- The problem: Exact copy, pictures excluded: write out every line below.

- Exercise input:
%%

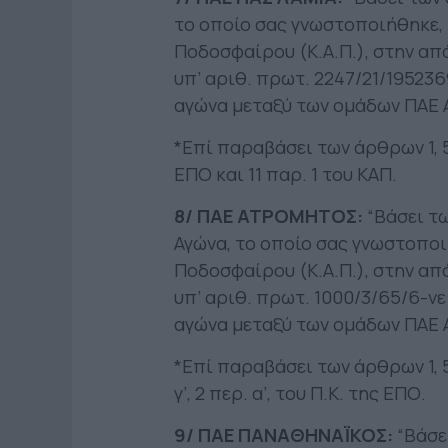
το οποίο σας γνωστοποιήθηκε, 
Ποδοσφαίρου (Κ.Α.Π.), στην απ
υπ’ αριθ. πρωτ. 2247/21/19523
αγώνα μεταξύ των ομάδων ΠΑΕ 
*Επί παραβάσει των άρθρων 1, 5 ε
ΕΠΟ και 11 παρ. 1 του ΚΑΠ.
8/ ΠΑΕ ΑΤΡΟΜΗΤΟΣ:
“Βάσει τ
Αγώνα, το οποίο σας γνωστοποι
Ποδοσφαίρου (Κ.Α.Π.), στην απ
υπ’ αριθ. πρωτ. 1000/3/65/6-ν
αγώνα μεταξύ των ομάδων ΠΑΕ
*Επί παραβάσει των άρθρων 1, 5 επ
γ’, 2 περ. α’, του Π.Κ. της ΕΠΟ.
9/ ΠΑΕ ΠΑΝΑΘΗΝΑΪΚΟΣ:
“Βάσε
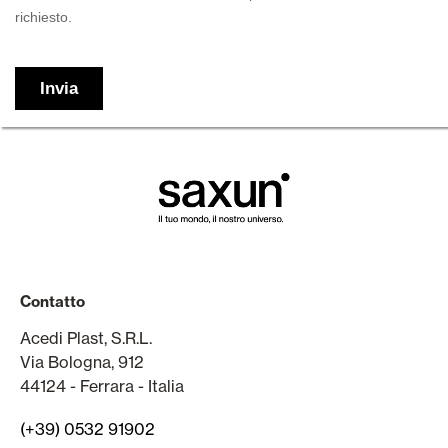
Contatto
Acedi Plast, S.R.L.
Via Bologna, 912
44124 - Ferrara - Italia
(+39) 0532 91902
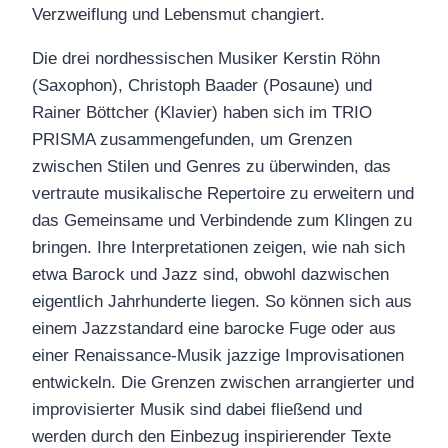
Verzweiflung und Lebensmut changiert.
Die drei nordhessischen Musiker Kerstin Röhn
(Saxophon), Christoph Baader (Posaune) und
Rainer Böttcher (Klavier) haben sich im TRIO
PRISMA zusammengefunden, um Grenzen
zwischen Stilen und Genres zu überwinden, das
vertraute musikalische Repertoire zu erweitern und
das Gemeinsame und Verbindende zum Klingen zu
bringen. Ihre Interpretationen zeigen, wie nah sich
etwa Barock und Jazz sind, obwohl dazwischen
eigentlich Jahrhunderte liegen. So können sich aus
einem Jazzstandard eine barocke Fuge oder aus
einer Renaissance-Musik jazzige Improvisationen
entwickeln. Die Grenzen zwischen arrangierter und
improvisierter Musik sind dabei fließend und
werden durch den Einbezug inspirierender Texte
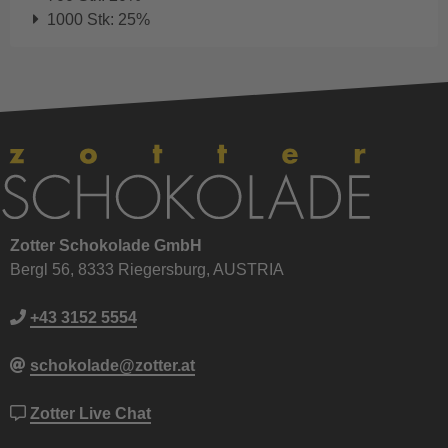
1000 Stk: 25%
Zotter Schokolade GmbH
Bergl 56, 8333 Riegersburg, AUSTRIA
+43 3152 5554
schokolade@zotter.at
Zotter Live Chat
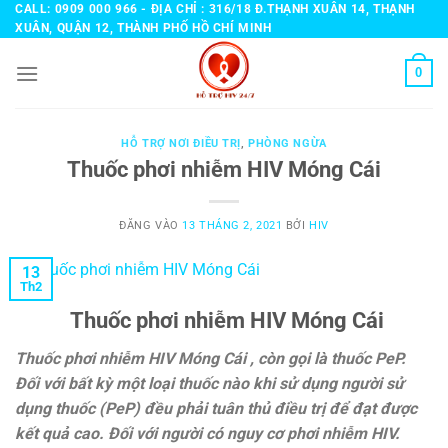
Bỏ
CALL: 0909 000 966 - ĐỊA CHỈ : 316/18 Đ.THẠNH XUÂN 14, THẠNH
XUÂN, QUẬN 12, THÀNH PHỐ HỒ CHÍ MINH
qua
nội
0
dung
HỖ TRỢ NƠI ĐIỀU TRỊ
,
PHÒNG NGỪA
Thuốc phơi nhiễm HIV Móng Cái
ĐĂNG VÀO
13 THÁNG 2, 2021
BỞI
HIV
13
Th2
Thuốc phơi nhiễm HIV Móng Cái
Thuốc phơi nhiễm HIV Móng Cái , còn gọi là thuốc PeP.
Đối với bất kỳ một loại thuốc nào khi sử dụng người sử
dụng thuốc (PeP) đều phải tuân thủ điều trị để đạt được
kết quả cao. Đối với người có nguy cơ phơi nhiễm HIV.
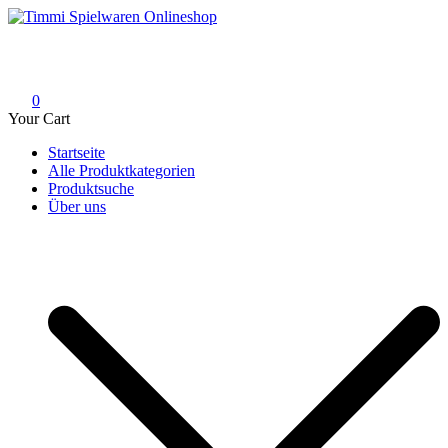
Skip
to
Timmi Spielwaren Onlineshop
Ihr Fachhändler für Spielwaren, Modellbau & RC, Babyartikel &
content
Trendartikel
0
Your Cart
Startseite
Alle Produktkategorien
Produktsuche
Über uns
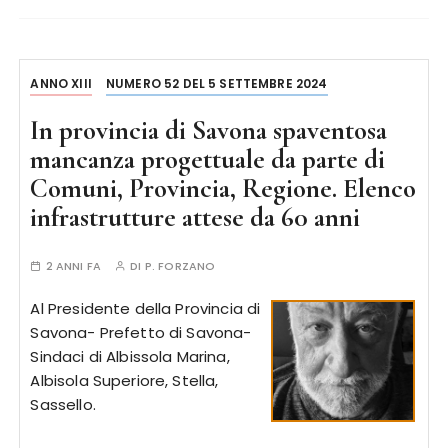
ANNO XIII
NUMERO 52 DEL 5 SETTEMBRE 2024
In provincia di Savona spaventosa
mancanza progettuale da parte di
Comuni, Provincia, Regione. Elenco
infrastrutture attese da 60 anni
2 ANNI FA
DI
P. FORZANO
Al Presidente della Provincia di
Savona- Prefetto di Savona-
Sindaci di Albissola Marina,
Albisola Superiore, Stella,
Sassello.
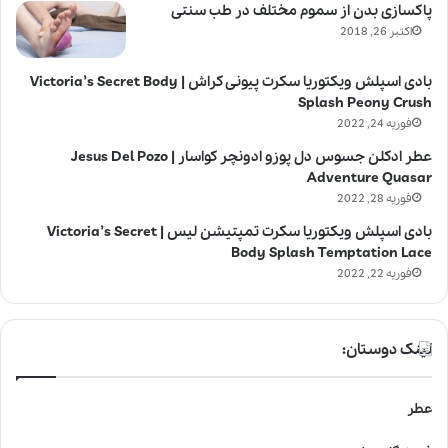
پاکسازی بدن از سموم مختلف در طب سنتی
اکتبر 26, 2018
بادی اسپلش ویکتوریا سکرت پیونی کراش | Victoria’s Secret Body
Splash Peony Crush
فوریه 24, 2022
عطر ادکلن جسوس دل پوزو ادونچر کواسار | Jesus Del Pozo
Adventure Quasar
فوریه 28, 2022
بادی اسپلش ویکتوریا سکرت تمپتیشن لیس | Victoria’s Secret
Body Splash Temptation Lace
فوریه 22, 2022
لینک دوستان:
عطر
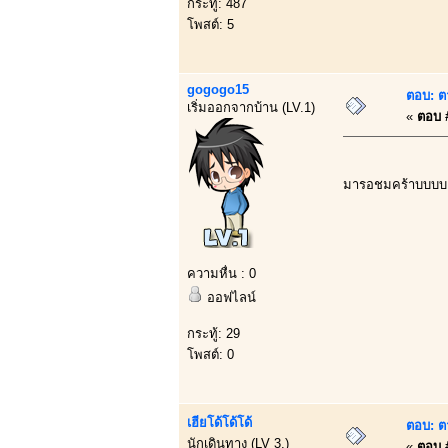
กระทู้: 487
โพสต์: 5
gogogo15
ตอบ: ต
เริ่มออกจากบ้าน (LV.1)
«
ตอบ #
มารอชมคร้าบบบ
ความหื่น : 0
ออฟไลน์
กระทู้: 29
โพสต์: 0
เฮียโด้โด้โด้
ตอบ: ต
นักเดินทาง (LV 3.)
«
ตอบ #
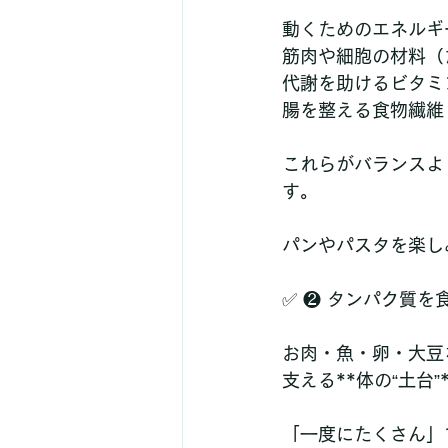
動くためのエネルギ
筋肉や細胞の材料（
代謝を助けるビタミ
腸を整える食物繊維
これらがバランスよ
す。
パンやパスタを楽し
✅ ❷ タンパク質を
お肉・魚・卵・大豆
支える**体の“土台”*
「一度にたくさん」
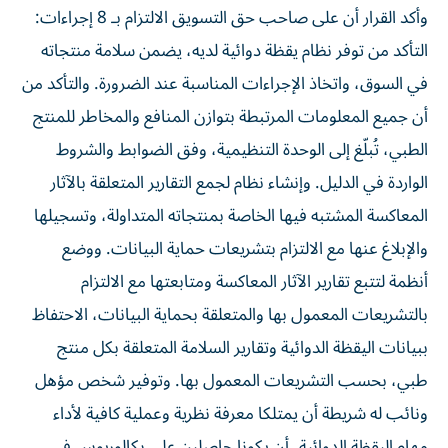
وأكد القرار أن على صاحب حق التسويق الالتزام بـ 8 إجراءات:
التأكد من توفر نظام يقظة دوائية لديه، يضمن سلامة منتجاته
في السوق، واتخاذ الإجراءات المناسبة عند الضرورة. والتأكد من
أن جميع المعلومات المرتبطة بتوازن المنافع والمخاطر للمنتج
الطبي، تُبلّغ إلى الوحدة التنظيمية، وفق الضوابط والشروط
الواردة في الدليل. وإنشاء نظام لجمع التقارير المتعلقة بالآثار
المعاكسة المشتبه فيها الخاصة بمنتجاته المتداولة، وتسجيلها
والإبلاغ عنها مع الالتزام بتشريعات حماية البيانات. ووضع
أنظمة لتتبع تقارير الآثار المعاكسة ومتابعتها مع الالتزام
بالتشريعات المعمول بها والمتعلقة بحماية البيانات، الاحتفاظ
ببيانات اليقظة الدوائية وتقارير السلامة المتعلقة بكل منتج
طبي، بحسب التشريعات المعمول بها. وتوفير شخص مؤهل
ونائب له شريطة أن يمتلكا معرفة نظرية وعملية كافية لأداء
مهام اليقظة الدوائية، أن يكونا حاصلين على بكالوريوس في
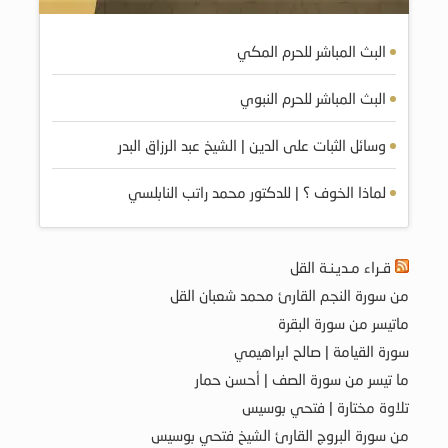
البث المباشر للحرم المكي
البث المباشر للحرم النبوي
وسائل الثبات على الدين | الشيخ عبد الرزاق البدر
لماذا الخوف ؟ | للدكتور محمد راتب النابلسي
قـراء مـديـنـة القل
من سورة النجم القارئ محمد شعبان القل
ماتيسر من سورة البقرة
سورة القيامة | صالح ابراهيمي
ما تيسر من سورة الصف | أحسن حمار
تلاوة مختارة | فتحي بوسيس
من سورة البروج القارئ الشيخ فتحي بوسيس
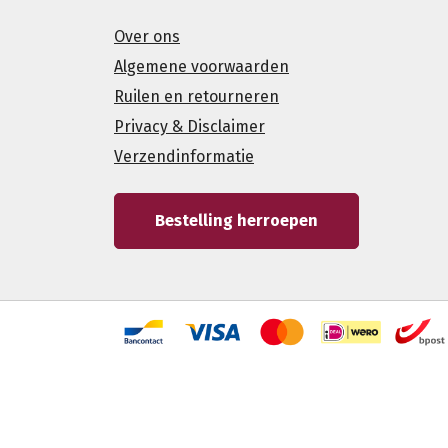
Over ons
Algemene voorwaarden
Ruilen en retourneren
Privacy & Disclaimer
Verzendinformatie
Bestelling herroepen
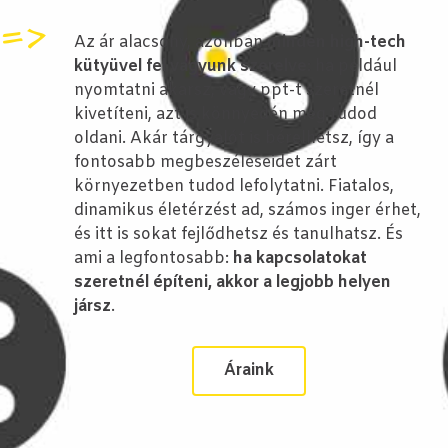
=>
Az ár alacsony, azonban
minden high-tech
kütyüvel fel vagyunk szerelve
: ha például
nyomtatni akarsz, vagy ppt-t szeretnél
kivetíteni, azt is könnyedén meg tudod
oldani. Akár tárgyalót is bérelhetsz, így a
fontosabb megbeszéléseidet zárt
környezetben tudod lefolytatni. Fiatalos,
dinamikus életérzést ad, számos inger érhet,
és itt is sokat fejlődhetsz és tanulhatsz. És
ami a legfontosabb:
ha kapcsolatokat
szeretnél építeni, akkor a legjobb helyen
jársz
.
Áraink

%%

- Solution for this task:
το οποίο σας γνωστοποιήθηκε, 
Ποδοσφαίρου (Κ.Α.Π.), στην απ
υπ’ αριθ. πρωτ. 2247/21/19523
αγώνα μεταξύ των ομάδων ΠΑΕ 
*Επί παραβάσει των άρθρων 1, 5 ε
ΕΠΟ και 11 παρ. 1 του ΚΑΠ.
8/ ΠΑΕ ΑΤΡΟΜΗΤΟΣ:
“Βάσει τ
Αγώνα, το οποίο σας γνωστοποι
Ποδοσφαίρου (Κ.Α.Π.), στην απ
υπ’ αριθ. πρωτ. 1000/3/65/6-ν
αγώνα μεταξύ των ομάδων ΠΑΕ
*Επί παραβάσει των άρθρων 1, 5 επ
γ’, 2 περ. α’, του Π.Κ. της ΕΠΟ.
9/ ΠΑΕ ΠΑΝΑΘΗΝΑΪΚΟΣ:
“Βάσε
Contatto
Acedi Plast, S.R.L.
Via Bologna, 912
44124 - Ferrara - Italia
(+39) 0532 91902
Verzweiflung und Lebensmut changiert.
Die drei nordhessischen Musiker Kerstin Röhn
(Saxophon), Christoph Baader (Posaune) und
Rainer Böttcher (Klavier) haben sich im TRIO
PRISMA zusammengefunden, um Grenzen
zwischen Stilen und Genres zu überwinden, das
vertraute musikalische Repertoire zu erweitern und
das Gemeinsame und Verbindende zum Klingen zu
bringen. Ihre Interpretationen zeigen, wie nah sich
etwa Barock und Jazz sind, obwohl dazwischen
eigentlich Jahrhunderte liegen. So können sich aus
einem Jazzstandard eine barocke Fuge oder aus
einer Renaissance-Musik jazzige Improvisationen
entwickeln. Die Grenzen zwischen arrangierter und
improvisierter Musik sind dabei fließend und
werden durch den Einbezug inspirierender Texte
1000 Stk: 25%
Zotter Schokolade GmbH
Bergl 56, 8333 Riegersburg, AUSTRIA
+43 3152 5554
schokolade@zotter.at
Zotter Live Chat
Bỏ
CALL: 0909 000 966 - ĐỊA CHỈ : 316/18 Đ.THẠNH XUÂN 14, THẠNH
XUÂN, QUẬN 12, THÀNH PHỐ HỒ CHÍ MINH
qua
nội
0
dung
HỖ TRỢ NƠI ĐIỀU TRỊ
,
PHÒNG NGỪA
Thuốc phơi nhiễm HIV Móng Cái
ĐĂNG VÀO
13 THÁNG 2, 2021
BỞI
HIV
13
Th2
Thuốc phơi nhiễm HIV Móng Cái
Thuốc phơi nhiễm HIV Móng Cái , còn gọi là thuốc PeP.
Đối với bất kỳ một loại thuốc nào khi sử dụng người sử
dụng thuốc (PeP) đều phải tuân thủ điều trị để đạt được
kết quả cao. Đối với người có nguy cơ phơi nhiễm HIV.
Skip
to
Timmi Spielwaren Onlineshop
Ihr Fachhändler für Spielwaren, Modellbau & RC, Babyartikel &
content
Trendartikel
0
Your Cart
Startseite
Alle Produktkategorien
Produktsuche
Über uns
ANNO XIII
NUMERO 52 DEL 5 SETTEMBRE 2024
In provincia di Savona spaventosa
mancanza progettuale da parte di
Comuni, Provincia, Regione. Elenco
infrastrutture attese da 60 anni
2 ANNI FA
DI
P. FORZANO
Al Presidente della Provincia di
Savona- Prefetto di Savona-
Sindaci di Albissola Marina,
Albisola Superiore, Stella,
Sassello.
پاکسازی بدن از سموم مختلف در طب سنتی
اکتبر 26, 2018
بادی اسپلش ویکتوریا سکرت پیونی کراش | Victoria’s Secret Body
Splash Peony Crush
فوریه 24, 2022
عطر ادکلن جسوس دل پوزو ادونچر کواسار | Jesus Del Pozo
Adventure Quasar
فوریه 28, 2022
بادی اسپلش ویکتوریا سکرت تمپتیشن لیس | Victoria’s Secret
Body Splash Temptation Lace
فوریه 22, 2022
لینک دوستان:
عطر
กระทู้: 487
โพสต์: 5
gogogo15
ตอบ: ต
เริ่มออกจากบ้าน (LV.1)
«
ตอบ #
มารอชมคร้าบบบ
ความหื่น : 0
ออฟไลน์
กระทู้: 29
โพสต์: 0
เฮียโด้โด้โด้
ตอบ: ต
นักเดินทาง (LV 3.)
«
ตอบ #
動くためのエネルギ
筋肉や細胞の材料（
代謝を助けるビタミ
腸を整える食物繊維
これらがバランスよ
す。
パンやパスタを楽し
✅ ❷ タンパク質を
お肉・魚・卵・大豆
支える**体の“土台”*
「一度にたくさん」
وأكد القرار أن على صاحب حق التسويق الالتزام بـ 8 إجراءات:
التأكد من توفر نظام يقظة دوائية لديه، يضمن سلامة منتجاته
في السوق، واتخاذ الإجراءات المناسبة عند الضرورة. والتأكد من
أن جميع المعلومات المرتبطة بتوازن المنافع والمخاطر للمنتج
الطبي، تُبلّغ إلى الوحدة التنظيمية، وفق الضوابط والشروط
الواردة في الدليل. وإنشاء نظام لجمع التقارير المتعلقة بالآثار
المعاكسة المشتبه فيها الخاصة بمنتجاته المتداولة، وتسجيلها
والإبلاغ عنها مع الالتزام بتشريعات حماية البيانات. ووضع
أنظمة لتتبع تقارير الآثار المعاكسة ومتابعتها مع الالتزام
بالتشريعات المعمول بها والمتعلقة بحماية البيانات، الاحتفاظ
ببيانات اليقظة الدوائية وتقارير السلامة المتعلقة بكل منتج
طبي، بحسب التشريعات المعمول بها. وتوفير شخص مؤهل
ونائب له شريطة أن يمتلكا معرفة نظرية وعملية كافية لأداء
مهام اليقظة الدوائية، أن يكونا حاصلين على بكالوريوس في
البث المباشر للحرم المكي
البث المباشر للحرم النبوي
وسائل الثبات على الدين | الشيخ عبد الرزاق البدر
لماذا الخوف ؟ | للدكتور محمد راتب النابلسي
قـراء مـديـنـة القل
من سورة النجم القارئ محمد شعبان القل
ماتيسر من سورة البقرة
سورة القيامة | صالح ابراهيمي
ما تيسر من سورة الصف | أحسن حمار
تلاوة مختارة | فتحي بوسيس
من سورة البروج القارئ الشيخ فتحي بوسيس
Over ons
Algemene voorwaarden
Ruilen en retourneren
Privacy & Disclaimer
Verzendinformatie
Bestelling herroepen
=>
Az ár alacsony, azonban
minden high-tech
kütyüvel fel vagyunk szerelve
: ha például
nyomtatni akarsz, vagy ppt-t szeretnél
kivetíteni, azt is könnyedén meg tudod
oldani. Akár tárgyalót is bérelhetsz, így a
fontosabb megbeszéléseidet zárt
környezetben tudod lefolytatni. Fiatalos,
dinamikus életérzést ad, számos inger érhet,
és itt is sokat fejlődhetsz és tanulhatsz. És
ami a legfontosabb:
ha kapcsolatokat
szeretnél építeni, akkor a legjobb helyen
jársz
.
Áraink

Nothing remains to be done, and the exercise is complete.